(Document structure recognition data)
======

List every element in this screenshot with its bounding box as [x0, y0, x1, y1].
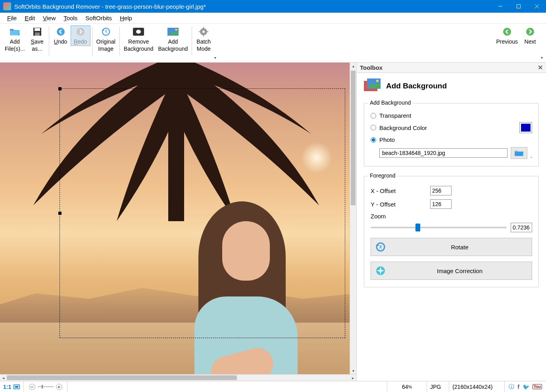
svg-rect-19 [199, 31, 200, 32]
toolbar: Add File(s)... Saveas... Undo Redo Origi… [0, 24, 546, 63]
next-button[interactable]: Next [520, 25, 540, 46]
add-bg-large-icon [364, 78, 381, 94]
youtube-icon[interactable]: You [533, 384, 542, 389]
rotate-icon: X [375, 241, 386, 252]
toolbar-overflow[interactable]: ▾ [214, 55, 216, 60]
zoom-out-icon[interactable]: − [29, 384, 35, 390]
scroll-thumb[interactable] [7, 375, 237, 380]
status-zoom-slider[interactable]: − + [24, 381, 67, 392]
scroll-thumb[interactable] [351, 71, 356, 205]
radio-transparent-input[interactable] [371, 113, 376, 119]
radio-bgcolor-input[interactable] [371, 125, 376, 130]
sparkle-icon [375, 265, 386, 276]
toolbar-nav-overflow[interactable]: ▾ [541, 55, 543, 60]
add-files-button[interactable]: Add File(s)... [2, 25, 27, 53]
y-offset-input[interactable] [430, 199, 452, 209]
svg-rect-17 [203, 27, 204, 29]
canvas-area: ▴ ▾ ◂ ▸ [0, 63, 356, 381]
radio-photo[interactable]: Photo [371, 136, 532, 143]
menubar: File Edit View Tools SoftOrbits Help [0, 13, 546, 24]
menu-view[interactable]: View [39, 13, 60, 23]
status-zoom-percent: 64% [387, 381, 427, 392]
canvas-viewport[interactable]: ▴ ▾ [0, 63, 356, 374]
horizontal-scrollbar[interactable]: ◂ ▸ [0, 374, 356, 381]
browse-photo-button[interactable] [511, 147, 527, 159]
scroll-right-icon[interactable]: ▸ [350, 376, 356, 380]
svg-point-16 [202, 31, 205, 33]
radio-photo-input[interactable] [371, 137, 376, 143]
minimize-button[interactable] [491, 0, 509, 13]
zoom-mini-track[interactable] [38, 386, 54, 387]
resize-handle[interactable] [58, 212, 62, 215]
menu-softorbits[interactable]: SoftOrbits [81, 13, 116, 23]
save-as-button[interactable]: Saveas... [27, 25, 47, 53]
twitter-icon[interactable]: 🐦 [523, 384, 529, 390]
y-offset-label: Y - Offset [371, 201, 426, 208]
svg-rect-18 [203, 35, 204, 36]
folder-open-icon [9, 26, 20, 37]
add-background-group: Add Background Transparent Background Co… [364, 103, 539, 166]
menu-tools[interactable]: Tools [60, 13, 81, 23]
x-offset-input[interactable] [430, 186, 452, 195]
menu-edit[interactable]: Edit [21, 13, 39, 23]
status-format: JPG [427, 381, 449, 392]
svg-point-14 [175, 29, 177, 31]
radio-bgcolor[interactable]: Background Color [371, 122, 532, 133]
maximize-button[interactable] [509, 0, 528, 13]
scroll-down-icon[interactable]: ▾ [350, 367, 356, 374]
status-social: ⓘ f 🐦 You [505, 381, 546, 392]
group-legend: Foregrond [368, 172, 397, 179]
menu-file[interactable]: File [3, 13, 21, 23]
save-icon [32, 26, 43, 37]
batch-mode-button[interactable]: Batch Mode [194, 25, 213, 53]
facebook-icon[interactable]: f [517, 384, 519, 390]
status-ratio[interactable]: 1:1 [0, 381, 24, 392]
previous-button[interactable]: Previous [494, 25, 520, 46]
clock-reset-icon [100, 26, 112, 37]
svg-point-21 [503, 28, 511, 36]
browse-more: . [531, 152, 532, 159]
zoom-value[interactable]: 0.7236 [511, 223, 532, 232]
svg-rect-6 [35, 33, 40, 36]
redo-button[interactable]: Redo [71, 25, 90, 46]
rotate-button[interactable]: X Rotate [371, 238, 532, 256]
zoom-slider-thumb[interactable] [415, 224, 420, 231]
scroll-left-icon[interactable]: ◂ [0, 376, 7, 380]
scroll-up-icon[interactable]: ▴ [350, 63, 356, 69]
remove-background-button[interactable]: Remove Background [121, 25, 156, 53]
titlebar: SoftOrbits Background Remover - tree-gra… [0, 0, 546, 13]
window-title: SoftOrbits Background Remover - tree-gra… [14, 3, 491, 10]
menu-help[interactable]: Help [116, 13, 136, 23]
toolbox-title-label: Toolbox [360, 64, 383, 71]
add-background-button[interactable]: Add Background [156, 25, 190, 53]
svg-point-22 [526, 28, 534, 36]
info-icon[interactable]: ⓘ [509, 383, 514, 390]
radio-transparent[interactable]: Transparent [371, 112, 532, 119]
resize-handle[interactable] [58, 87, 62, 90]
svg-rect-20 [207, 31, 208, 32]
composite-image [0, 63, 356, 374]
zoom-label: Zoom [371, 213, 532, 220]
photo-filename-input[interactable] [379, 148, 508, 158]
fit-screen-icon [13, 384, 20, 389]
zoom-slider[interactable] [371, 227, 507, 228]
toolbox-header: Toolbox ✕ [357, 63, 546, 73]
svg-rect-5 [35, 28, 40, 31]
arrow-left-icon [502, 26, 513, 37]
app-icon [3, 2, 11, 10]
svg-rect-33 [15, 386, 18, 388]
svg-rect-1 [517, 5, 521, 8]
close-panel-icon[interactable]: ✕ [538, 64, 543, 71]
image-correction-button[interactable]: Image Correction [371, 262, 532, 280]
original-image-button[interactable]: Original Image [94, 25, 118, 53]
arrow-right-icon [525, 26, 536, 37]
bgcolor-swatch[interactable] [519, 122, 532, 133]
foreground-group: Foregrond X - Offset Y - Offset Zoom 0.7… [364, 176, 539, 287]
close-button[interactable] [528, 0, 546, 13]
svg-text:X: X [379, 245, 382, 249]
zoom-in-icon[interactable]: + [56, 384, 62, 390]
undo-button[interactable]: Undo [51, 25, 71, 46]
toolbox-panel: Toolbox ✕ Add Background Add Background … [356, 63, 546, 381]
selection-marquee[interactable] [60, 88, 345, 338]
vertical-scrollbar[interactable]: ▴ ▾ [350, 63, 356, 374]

======

**What needs to be done:** Note each line above that contains "Redo" and copy it out.

**Solution to the exercise:**
toolbar: Add File(s)... Saveas... Undo Redo Origi… [0, 24, 546, 63]
redo-button[interactable]: Redo [71, 25, 90, 46]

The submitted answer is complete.